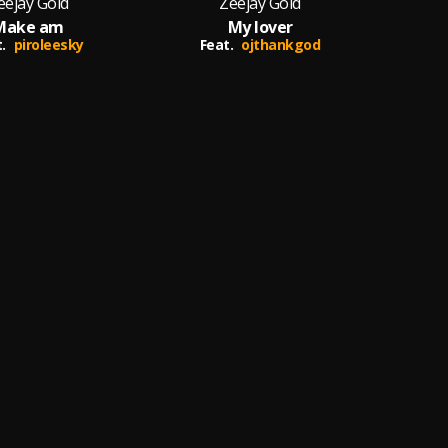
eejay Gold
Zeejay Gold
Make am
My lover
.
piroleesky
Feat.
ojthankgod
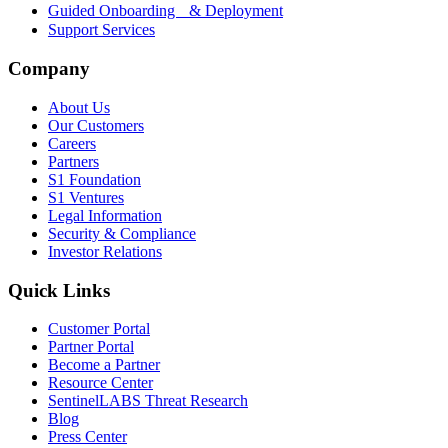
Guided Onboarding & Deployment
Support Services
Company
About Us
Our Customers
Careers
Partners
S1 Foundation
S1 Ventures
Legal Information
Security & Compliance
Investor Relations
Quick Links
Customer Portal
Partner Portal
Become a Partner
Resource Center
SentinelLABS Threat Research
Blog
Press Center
* * *
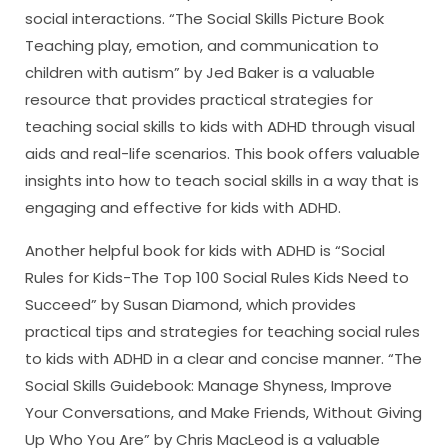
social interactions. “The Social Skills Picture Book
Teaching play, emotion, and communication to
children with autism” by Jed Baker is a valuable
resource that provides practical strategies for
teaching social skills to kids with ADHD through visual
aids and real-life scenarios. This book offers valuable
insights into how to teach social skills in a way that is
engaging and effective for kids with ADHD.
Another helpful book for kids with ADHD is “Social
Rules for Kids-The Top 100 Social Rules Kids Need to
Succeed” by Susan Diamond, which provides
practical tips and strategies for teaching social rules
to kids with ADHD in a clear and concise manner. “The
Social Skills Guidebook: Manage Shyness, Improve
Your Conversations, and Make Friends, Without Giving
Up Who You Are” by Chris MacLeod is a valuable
* * *
• Your assignment: Quote the data above from the line containing "Quick Links" to the line containing "Press Center", inclusive, and stop.

• Your solution:
Quick Links
Customer Portal
Partner Portal
Become a Partner
Resource Center
SentinelLABS Threat Research
Blog
Press Center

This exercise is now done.